**WHAT TO WORK ON**
Give an exact copy of the lines from the beginning of the listing below to the "FPV Pilots to Watch - 07/03/2026" line, inclusive.

=== Begin Enclosure ===

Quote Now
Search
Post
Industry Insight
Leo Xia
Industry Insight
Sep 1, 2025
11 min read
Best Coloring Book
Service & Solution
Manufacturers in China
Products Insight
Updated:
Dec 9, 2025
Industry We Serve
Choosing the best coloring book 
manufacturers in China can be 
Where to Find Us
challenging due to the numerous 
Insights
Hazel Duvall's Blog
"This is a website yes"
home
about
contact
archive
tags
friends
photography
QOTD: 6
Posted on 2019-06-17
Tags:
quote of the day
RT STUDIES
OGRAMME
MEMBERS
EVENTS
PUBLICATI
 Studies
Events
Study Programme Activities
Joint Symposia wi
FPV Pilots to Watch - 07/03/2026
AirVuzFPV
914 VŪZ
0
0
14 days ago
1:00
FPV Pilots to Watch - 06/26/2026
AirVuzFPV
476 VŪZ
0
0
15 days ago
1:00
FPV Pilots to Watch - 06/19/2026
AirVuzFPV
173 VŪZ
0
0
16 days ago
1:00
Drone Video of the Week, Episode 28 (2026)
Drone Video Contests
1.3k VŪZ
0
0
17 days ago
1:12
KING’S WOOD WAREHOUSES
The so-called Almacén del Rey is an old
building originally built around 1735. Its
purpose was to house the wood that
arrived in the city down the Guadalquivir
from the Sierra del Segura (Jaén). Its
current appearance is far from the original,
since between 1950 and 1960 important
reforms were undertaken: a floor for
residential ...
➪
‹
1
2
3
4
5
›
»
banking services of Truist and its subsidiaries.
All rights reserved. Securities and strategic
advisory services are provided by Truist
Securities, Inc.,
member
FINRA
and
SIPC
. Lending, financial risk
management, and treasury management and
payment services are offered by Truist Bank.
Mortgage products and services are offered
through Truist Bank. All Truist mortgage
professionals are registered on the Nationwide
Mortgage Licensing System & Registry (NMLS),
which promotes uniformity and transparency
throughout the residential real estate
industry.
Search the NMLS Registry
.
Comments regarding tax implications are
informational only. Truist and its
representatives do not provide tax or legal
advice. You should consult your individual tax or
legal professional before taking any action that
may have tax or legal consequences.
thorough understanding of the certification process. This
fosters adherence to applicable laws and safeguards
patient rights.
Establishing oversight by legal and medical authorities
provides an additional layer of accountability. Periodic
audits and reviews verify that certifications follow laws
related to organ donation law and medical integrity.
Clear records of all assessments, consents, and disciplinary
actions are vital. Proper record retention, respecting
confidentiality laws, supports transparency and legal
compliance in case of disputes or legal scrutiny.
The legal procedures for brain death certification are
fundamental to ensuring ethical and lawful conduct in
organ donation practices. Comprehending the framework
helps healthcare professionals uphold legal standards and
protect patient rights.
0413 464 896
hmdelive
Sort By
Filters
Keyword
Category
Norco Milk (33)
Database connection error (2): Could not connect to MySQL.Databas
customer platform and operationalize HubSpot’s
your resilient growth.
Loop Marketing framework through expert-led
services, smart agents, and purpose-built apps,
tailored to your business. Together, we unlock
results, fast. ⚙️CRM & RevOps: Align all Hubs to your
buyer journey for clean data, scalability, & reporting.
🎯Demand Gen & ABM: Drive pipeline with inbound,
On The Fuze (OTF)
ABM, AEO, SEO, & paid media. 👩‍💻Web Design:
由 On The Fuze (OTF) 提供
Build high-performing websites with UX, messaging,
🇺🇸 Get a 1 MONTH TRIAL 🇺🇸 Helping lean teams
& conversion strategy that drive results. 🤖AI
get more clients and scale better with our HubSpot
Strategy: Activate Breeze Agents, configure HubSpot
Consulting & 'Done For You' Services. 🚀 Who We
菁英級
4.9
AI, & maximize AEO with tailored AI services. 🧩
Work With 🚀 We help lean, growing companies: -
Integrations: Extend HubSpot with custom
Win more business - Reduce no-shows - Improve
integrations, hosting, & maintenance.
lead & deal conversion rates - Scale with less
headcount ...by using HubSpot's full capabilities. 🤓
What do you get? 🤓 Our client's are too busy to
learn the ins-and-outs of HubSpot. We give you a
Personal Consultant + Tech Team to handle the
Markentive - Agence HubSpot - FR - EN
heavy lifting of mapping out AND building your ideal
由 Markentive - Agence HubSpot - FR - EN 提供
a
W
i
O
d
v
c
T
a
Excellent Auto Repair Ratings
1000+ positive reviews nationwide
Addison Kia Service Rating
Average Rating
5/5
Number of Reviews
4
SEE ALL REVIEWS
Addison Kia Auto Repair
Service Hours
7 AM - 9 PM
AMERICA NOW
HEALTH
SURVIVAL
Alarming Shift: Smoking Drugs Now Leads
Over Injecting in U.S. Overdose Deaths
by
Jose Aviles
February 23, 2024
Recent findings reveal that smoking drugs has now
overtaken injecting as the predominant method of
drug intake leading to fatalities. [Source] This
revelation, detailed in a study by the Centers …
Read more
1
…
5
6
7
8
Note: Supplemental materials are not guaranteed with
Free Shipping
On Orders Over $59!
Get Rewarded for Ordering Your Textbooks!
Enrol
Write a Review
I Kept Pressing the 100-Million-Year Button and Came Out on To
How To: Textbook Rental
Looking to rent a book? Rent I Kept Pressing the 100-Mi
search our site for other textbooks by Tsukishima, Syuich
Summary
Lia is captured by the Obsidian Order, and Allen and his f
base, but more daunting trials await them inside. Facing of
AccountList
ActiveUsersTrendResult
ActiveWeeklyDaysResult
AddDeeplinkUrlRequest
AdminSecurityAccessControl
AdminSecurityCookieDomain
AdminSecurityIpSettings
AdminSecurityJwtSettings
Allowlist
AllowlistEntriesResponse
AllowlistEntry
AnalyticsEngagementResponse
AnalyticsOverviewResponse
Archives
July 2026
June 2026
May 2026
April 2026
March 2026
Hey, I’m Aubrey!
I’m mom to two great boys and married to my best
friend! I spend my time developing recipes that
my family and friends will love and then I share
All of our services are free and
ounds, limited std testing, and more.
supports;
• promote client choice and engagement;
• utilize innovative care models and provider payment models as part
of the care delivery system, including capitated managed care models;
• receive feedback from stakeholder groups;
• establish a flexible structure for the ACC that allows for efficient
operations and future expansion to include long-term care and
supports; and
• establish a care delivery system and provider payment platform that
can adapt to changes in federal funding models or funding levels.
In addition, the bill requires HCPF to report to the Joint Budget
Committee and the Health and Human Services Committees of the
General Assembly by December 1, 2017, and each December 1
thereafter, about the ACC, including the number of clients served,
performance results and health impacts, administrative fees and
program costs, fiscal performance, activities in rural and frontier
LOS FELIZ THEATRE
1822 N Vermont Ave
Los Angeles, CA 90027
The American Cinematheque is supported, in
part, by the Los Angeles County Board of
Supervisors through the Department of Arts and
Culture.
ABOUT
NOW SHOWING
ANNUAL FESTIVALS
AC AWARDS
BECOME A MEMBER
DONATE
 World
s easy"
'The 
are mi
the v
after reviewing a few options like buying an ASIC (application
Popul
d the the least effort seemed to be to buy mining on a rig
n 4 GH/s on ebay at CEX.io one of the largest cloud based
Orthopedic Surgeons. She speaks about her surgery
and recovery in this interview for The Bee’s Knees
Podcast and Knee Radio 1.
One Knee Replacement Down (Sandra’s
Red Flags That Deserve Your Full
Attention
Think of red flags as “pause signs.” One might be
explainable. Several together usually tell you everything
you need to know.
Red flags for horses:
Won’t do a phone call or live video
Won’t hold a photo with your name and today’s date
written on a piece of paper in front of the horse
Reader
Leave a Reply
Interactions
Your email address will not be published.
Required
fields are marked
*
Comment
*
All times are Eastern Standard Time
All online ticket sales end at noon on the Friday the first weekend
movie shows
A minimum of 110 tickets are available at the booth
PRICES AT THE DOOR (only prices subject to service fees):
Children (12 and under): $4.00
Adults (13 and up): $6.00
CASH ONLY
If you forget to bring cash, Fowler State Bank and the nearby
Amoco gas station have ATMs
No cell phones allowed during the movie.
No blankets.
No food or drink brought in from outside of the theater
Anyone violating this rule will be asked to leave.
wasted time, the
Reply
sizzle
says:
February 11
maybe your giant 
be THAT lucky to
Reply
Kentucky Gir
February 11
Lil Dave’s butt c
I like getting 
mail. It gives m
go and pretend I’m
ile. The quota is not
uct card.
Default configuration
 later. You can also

=== End Enclosure ===

**ANSWER FOR THE TASK**
Quote Now
Search
Post
Industry Insight
Leo Xia
Industry Insight
Sep 1, 2025
11 min read
Best Coloring Book
Service & Solution
Manufacturers in China
Products Insight
Updated:
Dec 9, 2025
Industry We Serve
Choosing the best coloring book 
manufacturers in China can be 
Where to Find Us
challenging due to the numerous 
Insights
Hazel Duvall's Blog
"This is a website yes"
home
about
contact
archive
tags
friends
photography
QOTD: 6
Posted on 2019-06-17
Tags:
quote of the day
RT STUDIES
OGRAMME
MEMBERS
EVENTS
PUBLICATI
 Studies
Events
Study Programme Activities
Joint Symposia wi
FPV Pilots to Watch - 07/03/2026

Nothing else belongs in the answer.